Supostas falhas na denúncia do Ministério Público serão usadas pela defesa de Marcos Valério para "derrubar" elementos da acusação. Limitações no texto que aborda o crime de lavagem de dinheiro na peça do Ministério Público se tornaram trunfos nas mãos dos advogados do empresário para aliviar a pena de Valério em caso de condenação. De acordo com Marcelo Leonardo, a tese de lavagem de dinheiro não se sustentará no decorrer do julgamento por erro da denúncia do MP. Segundo o advogado do empresário, a peça não estabelece qual é o "crime antecedente".

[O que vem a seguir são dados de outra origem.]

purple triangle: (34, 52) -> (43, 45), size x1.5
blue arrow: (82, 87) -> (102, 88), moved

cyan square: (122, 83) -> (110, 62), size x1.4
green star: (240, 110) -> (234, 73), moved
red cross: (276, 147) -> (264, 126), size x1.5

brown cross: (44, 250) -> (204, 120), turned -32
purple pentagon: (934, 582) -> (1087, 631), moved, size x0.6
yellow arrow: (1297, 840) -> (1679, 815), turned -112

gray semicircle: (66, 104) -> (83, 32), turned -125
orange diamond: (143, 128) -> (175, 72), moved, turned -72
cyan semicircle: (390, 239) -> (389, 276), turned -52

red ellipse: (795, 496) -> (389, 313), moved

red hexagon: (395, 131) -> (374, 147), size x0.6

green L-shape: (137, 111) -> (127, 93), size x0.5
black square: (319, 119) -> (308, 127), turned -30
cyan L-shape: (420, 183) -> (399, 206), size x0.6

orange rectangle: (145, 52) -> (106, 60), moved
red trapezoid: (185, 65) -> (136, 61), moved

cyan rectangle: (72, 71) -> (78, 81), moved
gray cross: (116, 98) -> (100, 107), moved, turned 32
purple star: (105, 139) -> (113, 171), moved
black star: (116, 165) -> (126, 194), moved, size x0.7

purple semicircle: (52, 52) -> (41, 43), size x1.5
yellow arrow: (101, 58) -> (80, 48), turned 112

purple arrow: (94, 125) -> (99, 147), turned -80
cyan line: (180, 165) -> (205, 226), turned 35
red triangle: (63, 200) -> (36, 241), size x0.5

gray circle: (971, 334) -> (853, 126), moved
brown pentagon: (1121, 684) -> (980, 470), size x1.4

Até maio deste ano, as leis estabeleciam que a caracterização do crime de lavagem de dinheiro ocorreria após um primeiro julgamento apontando o dinheiro em questão como oriundo de fontes ilegais. "A lei estabelece quais são os crimes antecedentes, de onde viria o dinheiro. A lavagem teria que ter a operação de ocultação do dinheiro e indicar os recursos voltando depois à economia formal", alega o advogado.

Um magistrado ouvido pelo Correio corroborou a argumentação do advogado de Valério. "É muito difícil você ter uma lavagem se o Ministério Público não indicar o crime antecedente. No caso da Ação Penal nº 470, o crime antecedente está sendo julgado com o crime de lavagem." Assim, o advogado avalia que o empresário poderia receber condenação apenas por crime eleitoral. "O que nós entendemos que aconteceu foi o caixa dois de campanha."

Nós temos precedentes de todos os ministros (sobre o duplo grau de jurisdição). Foi formulado o pedido de desmembramento, colocado fora do plano da Constituição"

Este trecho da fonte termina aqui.